A *first-order query* \(q\)
(or simply *FO query*) is the given of a first-order formula and
of a tuple that contains all its free variables. The result \(q(D)\) over a DB is defined as we expect
(if you are in doubt, see “First-Order Queries” around page 29 of the book).

\(q(x,x,y) = \exists z E(x,z) \land E(z,y)\). The formula is \(\phi(x,y) = \exists z E(x,z) \land E(z,y)\), with \(x\) and \(y\) the two free variables, and the tuple is \((x,x,y)\).
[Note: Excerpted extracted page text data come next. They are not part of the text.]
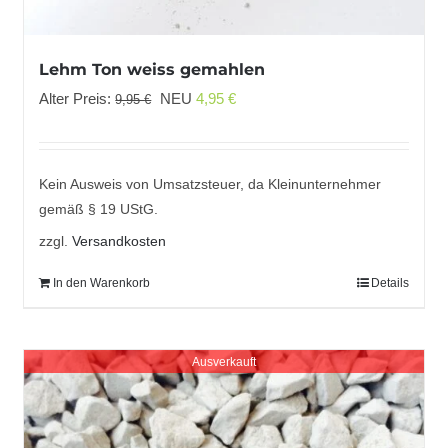
Lehm Ton weiss gemahlen
Ursprünglicher
Aktueller
Alter Preis:
NEU
4,95
€
9,95
€
Preis
Preis
war:
ist:
9,95 €
4,95 €.
Kein Ausweis von Umsatzsteuer, da Kleinunternehmer
gemäß § 19 UStG.
zzgl.
Versandkosten
In den Warenkorb
Details
Ausverkauft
Example of a database and \(q(D)\) in class.

Proposition: In terms of expressivity, first-order queries and relational algebra (Wikipedia reminder) and “vanilla SQL” are equivalent. (This should have been covered in the M1 database course.)

### Conjunctive queries (CQs)

A *conjunctive query* (CQ) is an FO query in which we only use
conjunction of atoms and existential quantifiers. In all generality,
they are thus of the form \(q(\bar{x}) =
\exists \bar{y} \bigwedge_{i=1}^n R_i(\bar{z_i})\) (we write
\(\bar{x}\) for a tuple, of the form
\(\bar{x} = (x_1,...,x_n)\), where the
\(x_i\)s are not necessarily distinct)
where the \(R_i\)s are not necessarily
distinct, \(\bar{x}\) and \(\bar{y}\) are tuples of variables that do
not intersect, each \(\bar{z_i}\) is a
tuple of variables and/or constants, and the union of the variables
occuring in the \(z_i\)s is equal to
\(\bar{x} \cup \bar{y}\).

\(q(x,y,y,z) = \exists t,u [ A(z,y,t) \land A(t,u,u) \land B(u,x) ]\)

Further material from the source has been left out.